Antimicrobial usage (AMU) in livestock has been shown to be an important driver of antimicrobial resistance (AMR) in animals and is associated with resistance in humans, with a recent meta-analysis showing a 24% absolute reduction in the prevalence of antibiotic-resistant bacteria in humans with interventions that reduce antibiotic use in animals (Tang et al. 2017). Infections are often caused by different strains in animals and humans, however as the resistance genes themselves are mobile this does not preclude the role of AMU in livestock driving emergence of AMR in human pathogens.
Agriculture’s share of global antibiotic consumption is high and rising, as the demand for animal protein increases, especially in low- and middle-income countries (LMICs). In much of Latin America (and other parts of the world) feedlot beef production, which is intensive and features high AMU, is increasingly being used over less intensive, grass-fed, low-AMU production. The reason for this is attributed to increasing land prices, erosion, and competition from other agricultural production.
Ironically, as international efforts to tackle AMR increase (e.g. the FAO, OIE and WHO Memorandum of Understanding, signed on 30 May 2018) one of the remaining largely extensive, low-AMU livestock systems is moving towards intensive, high AMU production. Without considering the important role that the farmed and natural environment plays in contributing to the overall burden of AMR infection, and taking steps to reduce environmental AMR, efforts in other sectors may not prevent the post-antibiotic era that threatens modern medicine.

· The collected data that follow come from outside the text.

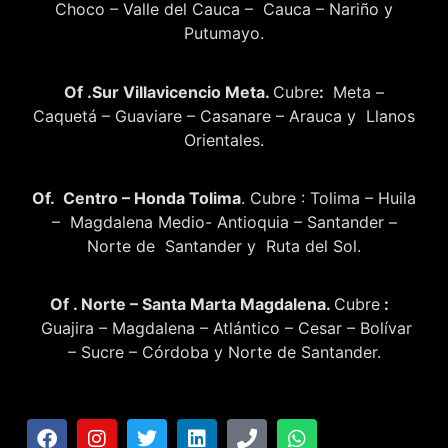
Choco – Valle del Cauca – Cauca – Nariño y
Putumayo.
Of .Sur Villavicencio Meta.
Cubre
:
Meta –
Caquetá – Guaviare – Casanare – Arauca y Llanos
Orientales.
Of. Centro – Honda Tolima
. Cubre : Tolima – Huila
– Magdalena Medio- Antioquia – Santander –
Norte de Santander y Ruta del Sol.
Of . Norte – Santa Marta Magdalena.
Cubre
:
Guajira – Magdalena – Atlántico – Cesar – Bolívar
– Sucre – Córdoba y Norte de Santander.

“El Trebol”, a feedlot located near Roque Perez in the Province of Buenos Aires.
The Guachera of a dairy farm in Lobos Province, Buenos Aires.
This £1.2 M DHSC/UKAid-funded project, administered by BBSRC, focuses on feedlot beef production in Argentina, a country that currently sits at the top of the LMIC development scale. Through multidisciplinary research, we will generate an integrated approach to considering AMR in a One Health context and produce a ‘framework blueprint’ for an integrated surveillance, analysis, interpretation, modelling and policy translation approach that can be utilised for any livestock system in any LMIC to facilitate decision making, help implement incentives and inform new policy around interventions to reduce AMU, AMR and risks to human health.
The project is a fully collaborative Argentina–UK endeavour, with research questions co-developed with a consortium including the National Institute of Infectious Diseases (INEI – ANLIS), the National Institute of Agricultural Technology (INTA), the National Service for Agrifood Health and Quality (SENASA) and the Institute of Microbiology and Parasitology (IMPAM) in Argentina.
Project outputs will inform how interventions to reduce antimicrobial usage can reduce AMR in a cost-effective manner, which will enable improvements in livestock management practice whilst protecting countries from the financial, societal and health burdens imposed by AMR attributable to livestock production.
The University of Exeter’s research team is involved in delivering the following work packages:
Evidence synthesis (Professor Ruth Garside, Dr Anne Leonard). Conducting a systematic mapping exercise to provide objective data on existing evidence and knowledge gaps relating to AMU and AMR in feedlot systems. Findings will be presented with an accompanying narrative to describe the nature, events and distribution of the relevant research.
Evolution experiments under environmental antibiotic residuescenarios (Professor William Gaze, Dr Aimee Murray). Taking antibiotic residue and AMR/concentration in impacted environments characterised in selected Argentinian feedlot systems and surrounding areas, including in soil and water, and using lab-based and field-based bacterial evolution experiments to determine risk of selection for AMR occurring in soil and aquatic environments.
Data modelling (Professor Stuart Townley). Underpinning the ‘framework blueprint’ with mathematical modelling, using existing, new and simulated data.
Economic analysis (Professor Dominic Moran). Considering the relative cost of interventions and constructing Marginal Abatement Cost Curves (MACC) to accumulate and analyse data on measure implementation cost and effectiveness. This cost-effectiveness analysis will provide the basis for rational policy design and interventions to promote the lowest cost of cost-saving interventions as a priority.
Informing policy (Dr Emma Pitchforth). Identifying relevant stakeholders in terms of the stages of causation and actions; holding policy engagement events to develop policy-focused briefings appropriate to local, national and international stakeholders; and developing and disseminating policy briefs.